Kala itu Facebook belum seterkenal sekarang. Kosinski pun hanya menduga partisipannya hanya puluhan mahasiswa. Namun popularitas Facebook yang melonjak drastis membuat angka partisipan juga naik dengan cepat. Dari yang awalnya ratusan, ribuan, akhirnya jutaan orang ikut tes. Dalam waktu sebentar saja Kosinksi dan Stillwell tiba-tiba memiliki dataset terbesar berupa gabungan skor psikometrik dan profil Facebook.

Mereka kemudian mengembangkannya lagi dengan bentuk kuis online, masih untuk menjaring skor psikometrik.
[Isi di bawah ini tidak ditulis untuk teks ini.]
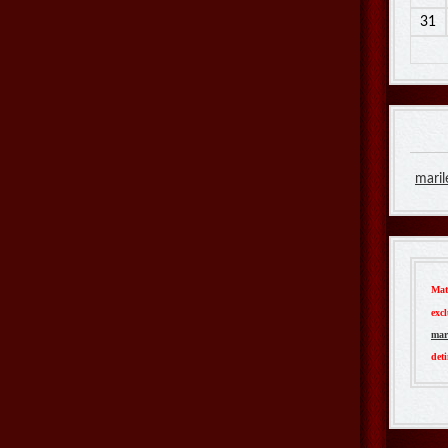
31
maril
Mat
exc
mar
deti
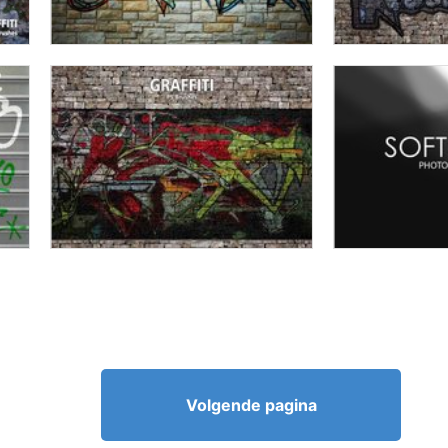
Volgende pagina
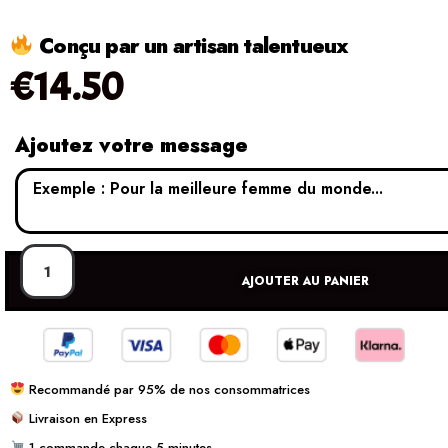
Conçu par un artisan talentueux
€
14.50
Ajoutez votre message
AJOUTER AU PANIER
Recommandé par 95% de nos consommatrices
Livraison en Express
1 commande chaque 5 minutes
Kosinski membandingkannya dengan apa yang pengguna sukai (like), unggah atau bagikan, atau bagaimana identitas yang mereka tunjukkan ke warga Facebook lain terkait gender, usia, alamat tempat tinggal, dan lain sebagainya. Dari ini semua Kosinski pun mampu untuk membuat korelasi dan kesimpulan.

Pada tahun 2012 model tes Kosinksi mencapai puncak performanya. Berdasarkan rata-rata 68 “like” Facebook oleh seorang pengguna, Kosinski bisa memprediksi warna kulit (akurasi 95 persen), orientasi seksual (akurasi 88 persen), dan afiliasi politiknya (85 persen)—ke Partai Demokrat atau Republik. Kosinski juga mampu memprediksi tingkat kecerdasan, afiliasi keagamaan, hingga konsumsi alkohol dan rokok.

Lebih lanjut, hanya dengan 70-an “like” ia bisa mengetahui kepribadian teman seorang pengguna; 150 “like” bisa untuk memahami orang tuanya; 300 “like” untuk mengerti pasangannya. Lebih dari jumlah itu, “like” bisa dipakai untuk memahami kepribadian seorang pengguna melebihi si pengguna itu memahami dirinya sendiri.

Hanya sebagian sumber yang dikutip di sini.